Task brief =
Output the data below exactly as it is, dropping the pictures from your copy.
____
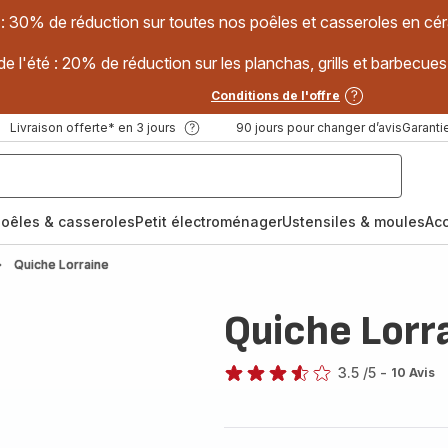
 : 30% de réduction sur toutes nos poêles et casseroles en
e l'été : 20% de réduction sur les planchas, grills et barbec
Conditions de l'offre
Livraison offerte* en 3 jours
90 jours pour changer d’avis
Garantie
oêles & casseroles
Petit électroménager
Ustensiles & moules
Ac
Quiche Lorraine
Quiche Lorr
3.5
/5
-
10 Avis
ratings.3.5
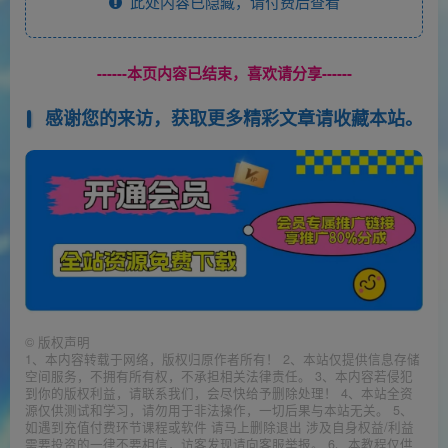
此处内容已隐藏，请付费后查看
------本页内容已结束，喜欢请分享------
感谢您的来访，获取更多精彩文章请收藏本站。
©
版权声明
1、本内容转载于网络，版权归原作者所有！ 2、本站仅提供信息存储
空间服务，不拥有所有权，不承担相关法律责任。 3、本内容若侵犯
到你的版权利益，请联系我们，会尽快给予删除处理！ 4、本站全资
源仅供测试和学习，请勿用于非法操作，一切后果与本站无关。 5、
如遇到充值付费环节课程或软件 请马上删除退出 涉及自身权益/利益
需要投资的一律不要相信，访客发现请向客服举报。 6、本教程仅供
____
Solution to the problem =
 : 30% de réduction sur toutes nos poêles et casseroles en
e l'été : 20% de réduction sur les planchas, grills et barbec
Conditions de l'offre
Livraison offerte* en 3 jours
90 jours pour changer d’avis
Garantie
oêles & casseroles
Petit électroménager
Ustensiles & moules
Ac
Quiche Lorraine
Quiche Lorr
3.5
/5
-
10 Avis
ratings.3.5
此处内容已隐藏，请付费后查看
------本页内容已结束，喜欢请分享------
感谢您的来访，获取更多精彩文章请收藏本站。
©
版权声明
1、本内容转载于网络，版权归原作者所有！ 2、本站仅提供信息存储
空间服务，不拥有所有权，不承担相关法律责任。 3、本内容若侵犯
到你的版权利益，请联系我们，会尽快给予删除处理！ 4、本站全资
源仅供测试和学习，请勿用于非法操作，一切后果与本站无关。 5、
如遇到充值付费环节课程或软件 请马上删除退出 涉及自身权益/利益
需要投资的一律不要相信，访客发现请向客服举报。 6、本教程仅供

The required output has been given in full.